2023-08-21	Bug-Fix: - Mapped "Account Name" to "principal.user.userid" for EventID 4625 logs. - Mapped "Account Domain" to "principal.administrative_domain" for EventID 4625 logs. - Mapped "Workstation Name" to "principal.hostname" for EventID 4625 logs. - Mapped "Caller Process Id" to "principal.process.pid" for EventID 4625 logs. - Mapped "Source Network Address" to "principal.ip" for EventID 4625 logs. - Mapped "Source Port" to "principal.port" for EventID 4625 logs. - Mapped "Logon Process" to "additional.fields" for EventID 4625 logs. - Mapped "Opcode" to "about.labels". - Mapped "SubjectLogonId" to "principal.labels". - Mapped "SubjectUserSid" to "principal.user.windows_sid". - Mapped "ServiceName" to "target.application". - Mapped "ImpersonationLevel" to "about.labels". - Mapped "TargetHandleId" to "about.labels". - Mapped "RestrictedAdminMode" to "about.labels". - Mapped "TargetOutboundDomainName" to "target.user.attribute.labels". - Mapped "KeyLength" to "target.labels". - Mapped "LmPackageName" to "target.labels". - Mapped "TargetLogonId" to "target.labels". - Mapped "TransmittedServices" to "target.labels". - Mapped "TargetLinkedLogonId" to "target.labels". - Mapped "VirtualAccount" to "target.labels". - Mapped "OldSd" to "target.resource.attribute.labels". - Mapped "NewSd" to "target.resource.attribute.labels".

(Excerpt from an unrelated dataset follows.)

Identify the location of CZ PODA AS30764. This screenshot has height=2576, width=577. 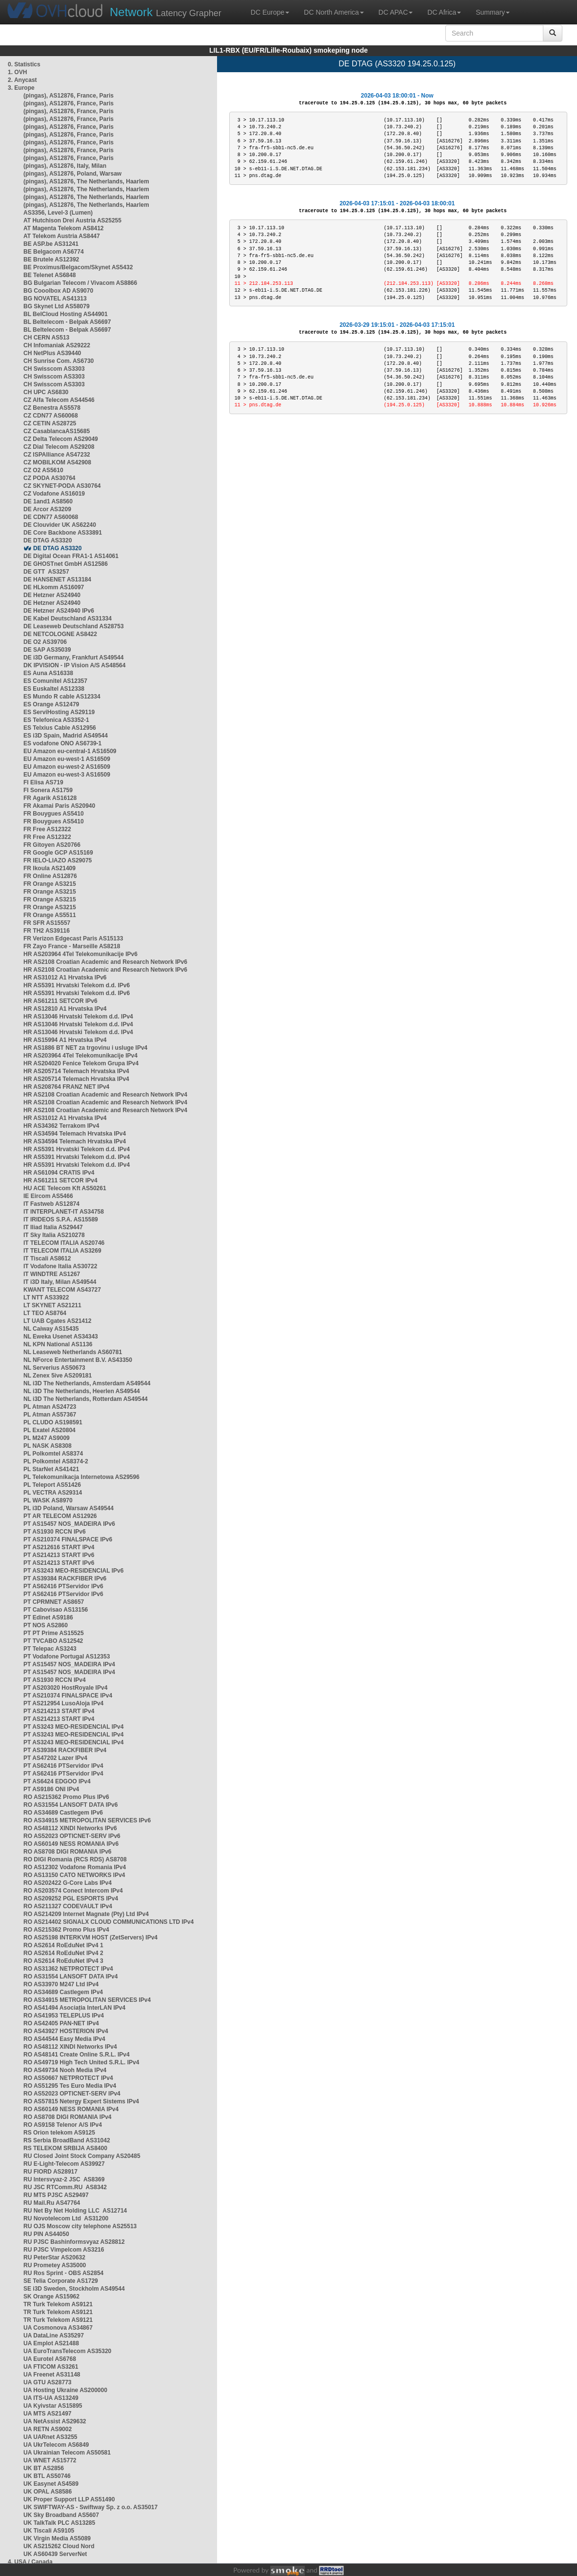
(49, 478).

2023-07-24	Enhancement: - Added support for EventID 16384 and 16394. - Handled nested XML EventID logs.
2023-03-17	Enhancement: - Supported key-value format logs. - Mapped "Channel", "SubjectLogonId", and "ThreadId" to "additional.labels". Enhancement: Parsed the logs with EventID's 4674, 4932, and 4933. - When "EventID" is 4731, 4732, 4733, 4734, 4735, 4737, 4798, or 4799, mapped the following: - Mapped "TargetDomainName" to "target.administrative_domain". - Mapped "TargetSid" to "target.user.windows_sid".
2023-01-15	Enhancement: - For "EventId": 8004. - Mapped "Task" to "target.resource.type". - Mapped "DomainName" to "principal.administrative_domain". - Mapped "Keywords","Channel","Level","SChannelName","SChannelType","Opcode" to "". - Mapped "ThreadID" to "target.resource.attribute.labels".
2023-01-13	Enhancement: - Handled unparsed logs having "EventId": 5001, 5007. - Mapped "ProcessID" to "target.process.pid". - Mapped "ProviderGuid" to "target.resource.product_object_id". - Mapped "UserID" to "target.user.windows_sid". - Mapped "ProductName" and "ProductVersion" to "metadata.product_version". - Mapped "metadata.event_type" to "STATUS_UPDATE".
2022-12-06	Enhancement: - Handled unparsed logs having "EventId": 8004.